Content starts

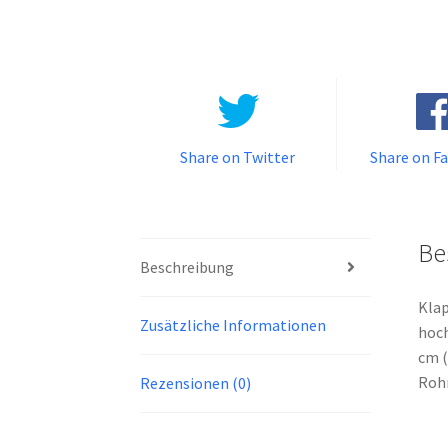
Share on Twitter
Share on F
Be
Beschreibung
Klap
Zusätzliche Informationen
hoch
cm (
Rohr
Rezensionen (0)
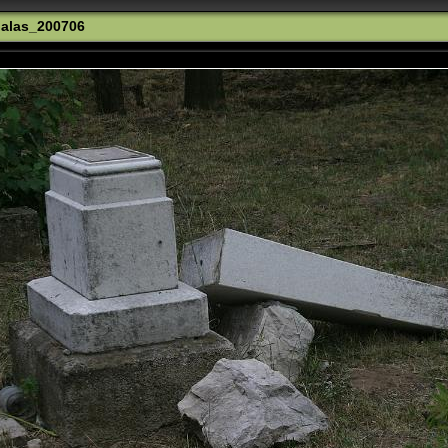
alas_200706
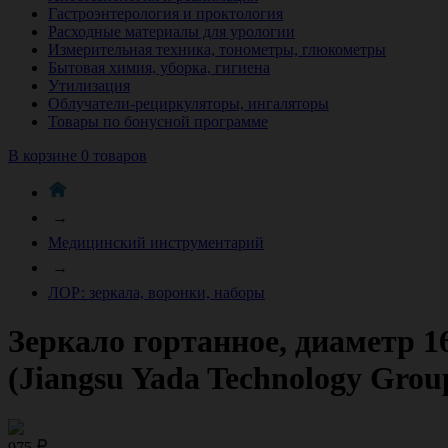
Гастроэнтерология и проктология
Расходные материалы для урологии
Измерительная техника, тонометры, глюкометры
Бытовая химия, уборка, гигиена
Утилизация
Облучатели-рециркуляторы, ингаляторы
Товары по бонусной программе
В корзине 0 товаров
→
Медицинский инструментарий
→
ЛОР: зеркала, воронки, наборы
Зеркало гортанное, диаметр 1
(Jiangsu Yada Technology Group
975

Content ends

* WHAT IS REQUIRED
Only the lines from the one containing "Измерительная техника, тонометры, глюкометры" through the end of the entries above should be written out, exactly and in full.

* OUTPUT OF THE TASK
Измерительная техника, тонометры, глюкометры
Бытовая химия, уборка, гигиена
Утилизация
Облучатели-рециркуляторы, ингаляторы
Товары по бонусной программе
В корзине 0 товаров
→
Медицинский инструментарий
→
ЛОР: зеркала, воронки, наборы
Зеркало гортанное, диаметр 1
(Jiangsu Yada Technology Group
975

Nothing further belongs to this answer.